Спев шесть романсов «Без солнца», она испытывала такое опустошение и слабость, что с трудом могла подняться с кресла. Ни профессионального расчета, ни разумной экономии сил, ни игры, ни перевоплощения. Ни разучивания музыки в буквальном смысле слова.
Проживание дотла — вот что такое это было!
И где? На уроке!
И так продолжалось, наверное, недели две…

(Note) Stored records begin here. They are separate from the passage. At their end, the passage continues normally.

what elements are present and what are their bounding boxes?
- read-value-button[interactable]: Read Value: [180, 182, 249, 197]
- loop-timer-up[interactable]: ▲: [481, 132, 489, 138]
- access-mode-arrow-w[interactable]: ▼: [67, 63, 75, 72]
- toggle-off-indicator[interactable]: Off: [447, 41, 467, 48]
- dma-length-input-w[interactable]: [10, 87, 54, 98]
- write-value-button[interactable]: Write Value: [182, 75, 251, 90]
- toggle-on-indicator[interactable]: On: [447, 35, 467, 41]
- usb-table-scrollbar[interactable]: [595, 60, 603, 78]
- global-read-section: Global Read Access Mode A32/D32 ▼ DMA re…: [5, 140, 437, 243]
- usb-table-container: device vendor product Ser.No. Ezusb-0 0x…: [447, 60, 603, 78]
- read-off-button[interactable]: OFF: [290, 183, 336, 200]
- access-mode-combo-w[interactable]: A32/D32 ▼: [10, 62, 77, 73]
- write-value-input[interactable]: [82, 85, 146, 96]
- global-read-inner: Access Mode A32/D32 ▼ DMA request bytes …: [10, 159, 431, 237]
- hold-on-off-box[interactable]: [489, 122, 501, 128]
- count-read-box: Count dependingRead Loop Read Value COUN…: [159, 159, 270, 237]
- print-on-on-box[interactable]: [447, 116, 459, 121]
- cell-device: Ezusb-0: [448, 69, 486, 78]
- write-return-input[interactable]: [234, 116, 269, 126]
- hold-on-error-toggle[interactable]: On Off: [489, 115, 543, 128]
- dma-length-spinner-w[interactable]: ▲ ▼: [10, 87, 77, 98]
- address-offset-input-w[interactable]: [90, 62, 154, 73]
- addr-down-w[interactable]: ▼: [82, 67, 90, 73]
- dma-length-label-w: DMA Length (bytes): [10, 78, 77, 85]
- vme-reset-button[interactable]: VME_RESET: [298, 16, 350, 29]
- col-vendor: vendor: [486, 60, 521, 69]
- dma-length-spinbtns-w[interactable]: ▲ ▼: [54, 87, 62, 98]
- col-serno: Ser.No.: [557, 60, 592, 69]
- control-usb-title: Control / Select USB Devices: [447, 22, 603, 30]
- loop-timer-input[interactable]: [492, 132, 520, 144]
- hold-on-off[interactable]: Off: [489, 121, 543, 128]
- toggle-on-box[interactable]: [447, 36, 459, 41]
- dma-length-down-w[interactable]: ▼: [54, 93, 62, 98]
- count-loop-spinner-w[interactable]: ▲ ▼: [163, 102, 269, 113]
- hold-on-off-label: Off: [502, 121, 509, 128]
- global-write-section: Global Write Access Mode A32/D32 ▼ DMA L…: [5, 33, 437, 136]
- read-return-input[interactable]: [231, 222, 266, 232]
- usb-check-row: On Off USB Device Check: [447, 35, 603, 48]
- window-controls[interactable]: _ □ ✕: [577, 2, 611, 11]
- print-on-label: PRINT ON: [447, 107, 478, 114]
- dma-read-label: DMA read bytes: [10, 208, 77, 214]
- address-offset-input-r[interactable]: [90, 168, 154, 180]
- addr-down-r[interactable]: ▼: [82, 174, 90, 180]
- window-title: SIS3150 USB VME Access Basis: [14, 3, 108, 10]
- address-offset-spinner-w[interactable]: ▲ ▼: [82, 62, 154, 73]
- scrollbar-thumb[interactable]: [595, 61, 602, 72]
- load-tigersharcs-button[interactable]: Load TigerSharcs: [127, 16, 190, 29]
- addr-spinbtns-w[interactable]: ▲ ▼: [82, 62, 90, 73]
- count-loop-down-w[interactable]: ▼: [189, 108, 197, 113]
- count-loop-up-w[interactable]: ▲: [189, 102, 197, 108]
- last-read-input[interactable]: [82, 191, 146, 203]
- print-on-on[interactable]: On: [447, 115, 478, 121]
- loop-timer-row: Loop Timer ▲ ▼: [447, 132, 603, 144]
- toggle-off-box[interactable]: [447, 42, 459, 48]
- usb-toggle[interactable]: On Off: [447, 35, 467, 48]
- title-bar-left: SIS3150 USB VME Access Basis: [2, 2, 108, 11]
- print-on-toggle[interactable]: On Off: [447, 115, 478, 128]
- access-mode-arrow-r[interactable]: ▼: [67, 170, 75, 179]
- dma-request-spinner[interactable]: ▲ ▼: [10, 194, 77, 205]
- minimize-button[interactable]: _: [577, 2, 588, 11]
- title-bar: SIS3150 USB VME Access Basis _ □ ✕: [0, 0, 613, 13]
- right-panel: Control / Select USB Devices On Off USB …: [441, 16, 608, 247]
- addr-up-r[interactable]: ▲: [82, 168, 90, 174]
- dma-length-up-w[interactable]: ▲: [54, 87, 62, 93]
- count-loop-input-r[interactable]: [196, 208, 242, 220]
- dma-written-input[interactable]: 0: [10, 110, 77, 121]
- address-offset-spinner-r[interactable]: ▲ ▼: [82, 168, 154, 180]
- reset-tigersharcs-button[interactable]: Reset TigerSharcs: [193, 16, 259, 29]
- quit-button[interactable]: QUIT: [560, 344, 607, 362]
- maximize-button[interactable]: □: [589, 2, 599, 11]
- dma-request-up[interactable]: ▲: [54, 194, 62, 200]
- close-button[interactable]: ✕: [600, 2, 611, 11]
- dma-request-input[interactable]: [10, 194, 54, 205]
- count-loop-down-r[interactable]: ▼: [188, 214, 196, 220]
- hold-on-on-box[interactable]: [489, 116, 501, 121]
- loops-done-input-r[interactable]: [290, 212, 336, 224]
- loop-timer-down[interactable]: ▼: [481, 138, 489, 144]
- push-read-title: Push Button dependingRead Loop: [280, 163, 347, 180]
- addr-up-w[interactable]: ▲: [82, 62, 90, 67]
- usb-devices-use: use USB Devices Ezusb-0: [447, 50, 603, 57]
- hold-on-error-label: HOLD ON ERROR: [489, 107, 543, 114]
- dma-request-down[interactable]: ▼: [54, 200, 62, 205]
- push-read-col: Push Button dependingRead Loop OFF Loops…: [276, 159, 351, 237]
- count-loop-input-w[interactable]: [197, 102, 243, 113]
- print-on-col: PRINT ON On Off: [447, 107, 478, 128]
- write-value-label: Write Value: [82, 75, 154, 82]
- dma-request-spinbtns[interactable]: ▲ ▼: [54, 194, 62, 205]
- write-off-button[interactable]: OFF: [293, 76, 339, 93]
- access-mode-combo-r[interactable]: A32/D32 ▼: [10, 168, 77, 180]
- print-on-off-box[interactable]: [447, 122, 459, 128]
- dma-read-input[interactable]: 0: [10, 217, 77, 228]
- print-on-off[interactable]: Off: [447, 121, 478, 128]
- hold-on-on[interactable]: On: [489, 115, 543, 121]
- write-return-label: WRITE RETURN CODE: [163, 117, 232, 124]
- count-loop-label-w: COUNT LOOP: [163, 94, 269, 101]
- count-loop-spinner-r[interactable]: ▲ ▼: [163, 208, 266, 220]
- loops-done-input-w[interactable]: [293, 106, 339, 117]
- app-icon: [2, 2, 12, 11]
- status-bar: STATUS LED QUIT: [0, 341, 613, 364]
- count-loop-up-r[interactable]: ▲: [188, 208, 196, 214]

— Когда кончается музыка, я испытываю нервное потрясение, — сказала она. — Каждый раз и каждый день! Иногда я думаю: почему я так изнурена? Ведь я еще в отпуске!.. Потому что я учу «Без солнца». Скорбная, беспросветная музыка. В ней нет никакой надежды, это конец жизни. И я не хочу сейчас анализировать, думать, вникать в смысл каждой вещи. Я даю этой глыбе на себя навалиться, вызвать удушье. Хочу вот этим удушьем понять Мусоргского, его состояние, когда он писал «Без солнца».
Важа тоже вел себя не совсем обычно. Не говорил о сверхзадаче, сквозном действии и втором плане. Он милосердно не смотрел в сторону Образцовой, расточавшей себя в горестном перевоплощении. Играл Мусоргского мужественно, благородно, сурово и страстно.
Лишь раз он заметил, что «Без солнца» — скорее цикл монологов, интимных, трагических. Романсами их все-таки назвать трудно.
Однажды в конце урока я спросила, почему она взялась за этот «жуткий», по слову Асафьева, цикл, который обычно поют мужчины, басы — Христов, Нестеренко. Взялась она, женщина, певица, у которой все удается, сбывается, которая так счастливо выражает себя в искусстве, она, у которой есть молодость, талант, красота, силы, наконец, есть семья, ребенок и еще много такого, что привязывает человека к жизни, — взялась за музыку, рассказывающую о человеке, у которого изжито все, даже желание жить.
И снова, как когда-то, она посмотрела на меня, как взрослая на маленькую.
— Я много пою Мусоргского. «Песни и пляски смерти», «Светик Саввишна», «Гопак», «По-над Доном сад цветет»… Уж не говорю о Марине в «Борисе Годунове» и Марфе в «Хованщине». А «Без солнца» спеть хотела давно. Но не хватало драматического опыта жизни. А как стукнуло сорок лет, поняла: пора! Знаешь, я прожила столько жизней, что иногда мне кажется, что уже не страшно умереть.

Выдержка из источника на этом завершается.